---------- Material for this exercise

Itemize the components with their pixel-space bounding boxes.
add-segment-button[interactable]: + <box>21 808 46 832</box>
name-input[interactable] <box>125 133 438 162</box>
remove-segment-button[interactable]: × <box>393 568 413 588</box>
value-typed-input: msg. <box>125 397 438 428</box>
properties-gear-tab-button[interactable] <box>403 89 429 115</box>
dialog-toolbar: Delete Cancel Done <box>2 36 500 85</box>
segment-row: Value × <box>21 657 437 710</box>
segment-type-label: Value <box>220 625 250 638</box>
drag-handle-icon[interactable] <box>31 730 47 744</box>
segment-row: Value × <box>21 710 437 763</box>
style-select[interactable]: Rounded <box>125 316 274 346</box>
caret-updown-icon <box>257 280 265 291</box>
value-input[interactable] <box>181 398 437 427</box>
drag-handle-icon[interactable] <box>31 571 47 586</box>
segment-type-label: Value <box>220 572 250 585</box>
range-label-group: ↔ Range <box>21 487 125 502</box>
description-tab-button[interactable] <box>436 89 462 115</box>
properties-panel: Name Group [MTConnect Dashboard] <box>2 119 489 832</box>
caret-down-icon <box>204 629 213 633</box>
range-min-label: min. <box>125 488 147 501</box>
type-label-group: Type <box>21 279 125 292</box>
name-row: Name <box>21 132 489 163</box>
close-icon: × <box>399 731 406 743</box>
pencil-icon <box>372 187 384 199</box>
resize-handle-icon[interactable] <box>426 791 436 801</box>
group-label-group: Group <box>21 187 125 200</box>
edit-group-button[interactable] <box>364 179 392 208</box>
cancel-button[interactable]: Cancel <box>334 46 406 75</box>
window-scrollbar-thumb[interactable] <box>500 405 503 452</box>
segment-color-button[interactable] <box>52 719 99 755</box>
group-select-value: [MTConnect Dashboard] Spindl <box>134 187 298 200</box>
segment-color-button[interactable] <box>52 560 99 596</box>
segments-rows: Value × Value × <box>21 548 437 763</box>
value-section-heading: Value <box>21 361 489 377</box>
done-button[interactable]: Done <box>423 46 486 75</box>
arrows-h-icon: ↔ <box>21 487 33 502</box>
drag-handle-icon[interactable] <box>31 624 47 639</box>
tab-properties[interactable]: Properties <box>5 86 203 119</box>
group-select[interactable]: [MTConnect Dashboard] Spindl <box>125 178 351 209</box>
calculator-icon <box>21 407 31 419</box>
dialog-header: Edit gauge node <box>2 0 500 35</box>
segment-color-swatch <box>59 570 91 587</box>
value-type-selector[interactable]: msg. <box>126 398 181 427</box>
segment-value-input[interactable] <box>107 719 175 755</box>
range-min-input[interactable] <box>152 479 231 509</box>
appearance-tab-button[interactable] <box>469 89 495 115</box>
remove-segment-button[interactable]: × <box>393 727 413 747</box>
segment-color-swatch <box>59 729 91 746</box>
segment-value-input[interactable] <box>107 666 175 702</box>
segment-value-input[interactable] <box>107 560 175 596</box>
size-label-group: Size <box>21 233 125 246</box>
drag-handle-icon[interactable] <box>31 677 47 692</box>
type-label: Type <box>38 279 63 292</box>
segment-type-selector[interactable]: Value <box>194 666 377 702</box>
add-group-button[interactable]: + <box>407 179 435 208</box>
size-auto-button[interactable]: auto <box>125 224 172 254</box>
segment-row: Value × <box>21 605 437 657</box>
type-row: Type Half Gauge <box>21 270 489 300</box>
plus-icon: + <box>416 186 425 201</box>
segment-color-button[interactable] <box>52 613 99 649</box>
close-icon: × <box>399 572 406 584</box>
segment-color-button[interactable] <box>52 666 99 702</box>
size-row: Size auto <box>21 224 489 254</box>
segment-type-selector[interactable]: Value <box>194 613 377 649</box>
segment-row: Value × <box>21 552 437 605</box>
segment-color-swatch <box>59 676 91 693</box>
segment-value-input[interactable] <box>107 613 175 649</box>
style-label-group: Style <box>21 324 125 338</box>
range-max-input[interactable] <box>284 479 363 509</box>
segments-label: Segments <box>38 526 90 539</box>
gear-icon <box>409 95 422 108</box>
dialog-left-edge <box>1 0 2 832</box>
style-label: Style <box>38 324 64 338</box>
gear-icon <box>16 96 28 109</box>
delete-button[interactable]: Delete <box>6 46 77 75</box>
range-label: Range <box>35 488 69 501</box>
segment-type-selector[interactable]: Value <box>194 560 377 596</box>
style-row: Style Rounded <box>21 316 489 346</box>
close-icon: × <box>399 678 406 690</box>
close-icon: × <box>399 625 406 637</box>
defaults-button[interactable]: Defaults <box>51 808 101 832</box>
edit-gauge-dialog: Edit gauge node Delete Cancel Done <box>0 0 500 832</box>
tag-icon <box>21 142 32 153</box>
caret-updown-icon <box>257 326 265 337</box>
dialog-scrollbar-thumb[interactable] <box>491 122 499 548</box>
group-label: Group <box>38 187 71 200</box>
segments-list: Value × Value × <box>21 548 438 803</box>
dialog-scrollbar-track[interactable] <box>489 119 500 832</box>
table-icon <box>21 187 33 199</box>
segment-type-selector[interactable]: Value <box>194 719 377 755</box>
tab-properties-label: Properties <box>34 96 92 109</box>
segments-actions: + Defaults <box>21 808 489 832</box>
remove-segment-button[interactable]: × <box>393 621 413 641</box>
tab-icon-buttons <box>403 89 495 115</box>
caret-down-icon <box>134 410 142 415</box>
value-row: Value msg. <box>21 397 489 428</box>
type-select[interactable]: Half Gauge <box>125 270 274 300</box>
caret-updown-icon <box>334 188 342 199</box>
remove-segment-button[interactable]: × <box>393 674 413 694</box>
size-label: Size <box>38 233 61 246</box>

--------------------
---------- Material for this exercise

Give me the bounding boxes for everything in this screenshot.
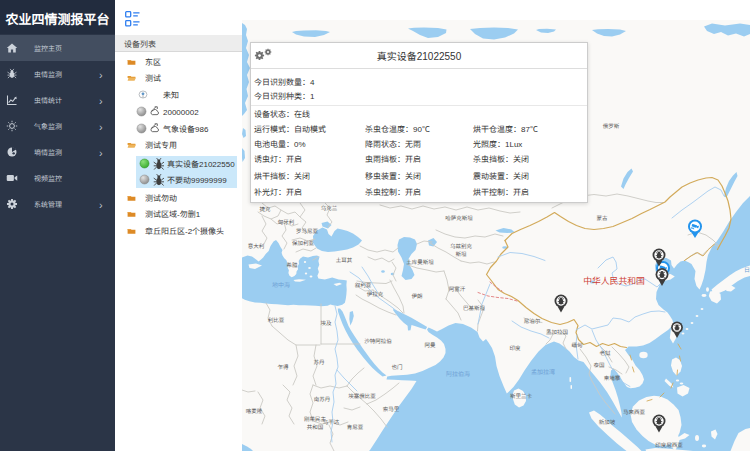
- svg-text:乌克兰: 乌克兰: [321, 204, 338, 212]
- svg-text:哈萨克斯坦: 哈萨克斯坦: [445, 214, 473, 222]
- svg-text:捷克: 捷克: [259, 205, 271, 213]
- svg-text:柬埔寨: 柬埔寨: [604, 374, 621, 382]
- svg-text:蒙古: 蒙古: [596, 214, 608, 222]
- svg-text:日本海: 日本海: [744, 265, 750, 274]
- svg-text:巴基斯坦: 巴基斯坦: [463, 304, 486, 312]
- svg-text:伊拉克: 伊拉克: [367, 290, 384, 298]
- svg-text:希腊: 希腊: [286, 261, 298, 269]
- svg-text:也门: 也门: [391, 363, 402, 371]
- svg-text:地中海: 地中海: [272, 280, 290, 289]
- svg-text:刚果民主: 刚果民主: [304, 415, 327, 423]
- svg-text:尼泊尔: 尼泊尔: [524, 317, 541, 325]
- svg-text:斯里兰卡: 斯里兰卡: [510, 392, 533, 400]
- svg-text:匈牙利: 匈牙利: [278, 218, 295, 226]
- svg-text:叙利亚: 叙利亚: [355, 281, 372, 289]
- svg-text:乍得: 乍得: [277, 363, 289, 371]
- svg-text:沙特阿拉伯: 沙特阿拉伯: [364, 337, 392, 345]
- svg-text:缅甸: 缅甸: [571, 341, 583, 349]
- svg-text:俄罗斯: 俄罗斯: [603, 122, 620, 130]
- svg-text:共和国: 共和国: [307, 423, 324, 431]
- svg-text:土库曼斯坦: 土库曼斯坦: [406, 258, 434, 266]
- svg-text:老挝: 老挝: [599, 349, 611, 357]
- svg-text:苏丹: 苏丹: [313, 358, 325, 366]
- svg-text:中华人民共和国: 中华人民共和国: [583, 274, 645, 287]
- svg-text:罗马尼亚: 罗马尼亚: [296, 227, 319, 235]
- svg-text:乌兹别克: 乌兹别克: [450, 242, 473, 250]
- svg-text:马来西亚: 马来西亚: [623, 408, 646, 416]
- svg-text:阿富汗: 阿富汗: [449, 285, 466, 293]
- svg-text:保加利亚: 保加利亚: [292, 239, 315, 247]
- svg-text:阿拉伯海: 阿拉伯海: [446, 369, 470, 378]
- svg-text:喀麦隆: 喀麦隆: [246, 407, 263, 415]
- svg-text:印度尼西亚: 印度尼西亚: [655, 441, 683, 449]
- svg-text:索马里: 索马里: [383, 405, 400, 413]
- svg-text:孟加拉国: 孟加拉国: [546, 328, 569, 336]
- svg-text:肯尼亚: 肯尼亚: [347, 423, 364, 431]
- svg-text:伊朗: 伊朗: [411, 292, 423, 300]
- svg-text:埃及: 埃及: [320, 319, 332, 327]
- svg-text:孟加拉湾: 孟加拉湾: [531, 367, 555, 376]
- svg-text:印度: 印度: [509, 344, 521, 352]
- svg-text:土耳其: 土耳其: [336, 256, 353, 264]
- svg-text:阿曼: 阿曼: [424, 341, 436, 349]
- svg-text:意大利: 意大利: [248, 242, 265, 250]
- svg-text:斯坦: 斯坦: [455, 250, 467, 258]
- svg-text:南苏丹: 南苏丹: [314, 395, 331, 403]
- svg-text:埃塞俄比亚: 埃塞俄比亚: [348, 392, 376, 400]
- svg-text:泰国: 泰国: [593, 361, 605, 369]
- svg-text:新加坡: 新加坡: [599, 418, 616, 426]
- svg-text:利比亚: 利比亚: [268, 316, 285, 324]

--------------------

* Assignment *
Take every line above where "segments" appears and copy it.

* Solution *
segments-rows: Value × Value × <box>21 548 437 763</box>
segments-label: Segments <box>38 526 90 539</box>
segments-list: Value × Value × <box>21 548 438 803</box>
segments-actions: + Defaults <box>21 808 489 832</box>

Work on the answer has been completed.